Is your sponge ruining your knife?
In this edition of our Knife Education Series, we're going over the right type of sponge to use to keep your knives in great shape. We'll also give you some tips to keep your sponges in the best possible condition for the longest amount of time.
As a refresher, we recently discussed how you can keep your knives looking their best, by washing and drying immediately after cooking, and applying a bit of food grade mineral oil on occasion. We also went over several techniques to keep your knives sharp, and chip-free for longer. Proper sponge technique touches on both: keeping knives looking good, and helping them stay sharper for longer.
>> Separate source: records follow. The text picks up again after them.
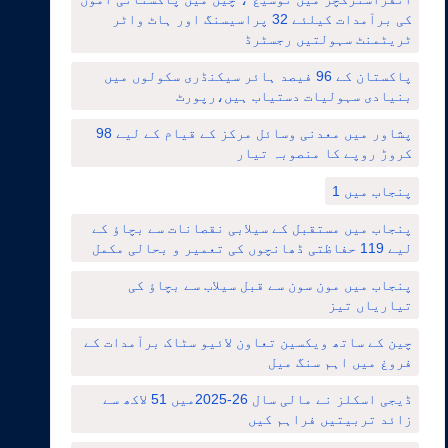
کی برآمدات کیلئے 32 پراسیسنگ اور ہاٹ واٹر
ٹریٹمنٹ سہولتیں رجسٹرڈ
پاکستان کے 96 فیصد ہائر سیکنڈری سکولوں میں
بنیادی سہولیات دستیاب ہیں،رپورٹ
پشاور میں معدنی وسائل مرکز کے قیام کے لیے 98
کروڑ روپے کا منصوبہ تیار
پنجاب میں 1
پنجاب میں مستقبل کے سیلابی نقصانات سے بچاؤ کے
لیے 119 حفاظتی ڈھانچوں کی تعمیر و بحالی مکمل
پنجاب میں مون سون سے قبل سیلاب سے بچاؤ کی
تیاریاں تیز
چین کے ساتھ ویکسین تعاون لائیو سٹاک برآمدات کے
فروغ میں اہم سنگ میل
ڈیجی اسکلز نے مالی سال 26-2025میں 51 لاکھ سے
زائد تربیتیں فراہم کیں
Let's jump in.
Use a non-scratch sponge.
Pick a non-scratch right sponge: Grocery stores and hardware stores carry a variety of sponge options. Our recommendation is to only purchase sponges labeled non-scratch. Their “heavy duty” cousins often contain very aggressive scouring materials, like Aluminum Oxide, which will scratch up your blades and also dull your knife edges. In fact, Aluminum Oxide is one of the main materials used in abrasive belts and whetstones: the material can really eat metal! To make matters worse, heavy duty sponges can also scratch up your pots, pans, and wooden cutting boards, if used too aggressively. That's why we always recommend non-scratch sponges.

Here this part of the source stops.